### Task statement:
Reproduce the data in full, exactly as given, leaving images out.

(Extracted page text data)
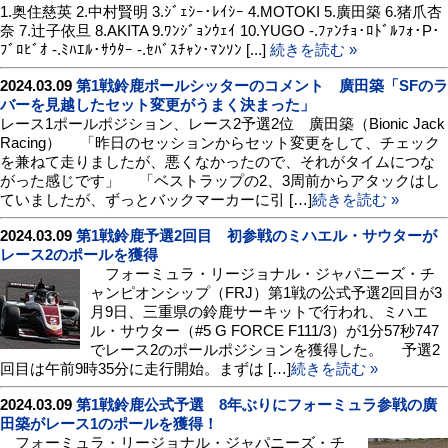
1.奥住慈英 2.中村賢明 3.ｼﾞｪｼｰ･ﾚｲｼｰ 4.MOTOKI 5.廣田築 6.猪爪杏
奈 7.辻子依旦 8.AKITA 9.ﾜﾝｼﾞｮﾝｳｪｲ 10.YUGO -.ﾌｧﾝﾁｮ･ﾛﾄﾞﾙﾌｫ･P･
ﾌﾞﾛﾋﾞｵ -.ﾐﾊｴﾙ･ｻｳﾀｰ -.ｾﾊﾞｽﾁｬﾝ･ﾏﾝｿﾝ [...]
続きを読む »
2024.03.09
第1戦鈴鹿ポールシッターのコメント 廣田築「SFのラ
バーを見越したセット変更がうまく決まった」
レース1ポールポジション、レース2予選2位 廣田築（Bionic Jack
Racing） 「昨日のセッションからセット変更をして、チェック
を兼ねて走りましたが、悪くなかったので、それがタイムにつな
がった感じです」 「ベストラップの2、3周前からアタックはし
ていましたが、ずっとバックマーカーに引 […]
続きを読む »
2024.03.09
第1戦鈴鹿予選2回目 初参戦のミハエル・サウターが
レース2のポールを獲得
フォーミュラ・リージョナル・ジャパニーズ・チ
ャンピオンシップ（FRJ）第1戦の公式予選2回目が3
月9日、三重県の鈴鹿サーキットで行われ、ミハエ
ル・サウター（#5 G FORCE F111/3）が1分57秒747
でレース2のポールポジションを獲得した。 予選2
回目は午前9時35分に走行開始。まずは […]
続きを読む »
2024.03.09
第1戦鈴鹿公式予選 8年ぶりにフォーミュラ参戦の廣
田築がレース1のポールを獲得！
フォーミュラ・リージョナル・ジャパニーズ・チ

### Result for this task:
1.奥住慈英 2.中村賢明 3.ｼﾞｪｼｰ･ﾚｲｼｰ 4.MOTOKI 5.廣田築 6.猪爪杏
奈 7.辻子依旦 8.AKITA 9.ﾜﾝｼﾞｮﾝｳｪｲ 10.YUGO -.ﾌｧﾝﾁｮ･ﾛﾄﾞﾙﾌｫ･P･
ﾌﾞﾛﾋﾞｵ -.ﾐﾊｴﾙ･ｻｳﾀｰ -.ｾﾊﾞｽﾁｬﾝ･ﾏﾝｿﾝ [...]
続きを読む »
2024.03.09
第1戦鈴鹿ポールシッターのコメント 廣田築「SFのラ
バーを見越したセット変更がうまく決まった」
レース1ポールポジション、レース2予選2位 廣田築（Bionic Jack
Racing） 「昨日のセッションからセット変更をして、チェック
を兼ねて走りましたが、悪くなかったので、それがタイムにつな
がった感じです」 「ベストラップの2、3周前からアタックはし
ていましたが、ずっとバックマーカーに引 […]
続きを読む »
2024.03.09
第1戦鈴鹿予選2回目 初参戦のミハエル・サウターが
レース2のポールを獲得
フォーミュラ・リージョナル・ジャパニーズ・チ
ャンピオンシップ（FRJ）第1戦の公式予選2回目が3
月9日、三重県の鈴鹿サーキットで行われ、ミハエ
ル・サウター（#5 G FORCE F111/3）が1分57秒747
でレース2のポールポジションを獲得した。 予選2
回目は午前9時35分に走行開始。まずは […]
続きを読む »
2024.03.09
第1戦鈴鹿公式予選 8年ぶりにフォーミュラ参戦の廣
田築がレース1のポールを獲得！
フォーミュラ・リージョナル・ジャパニーズ・チ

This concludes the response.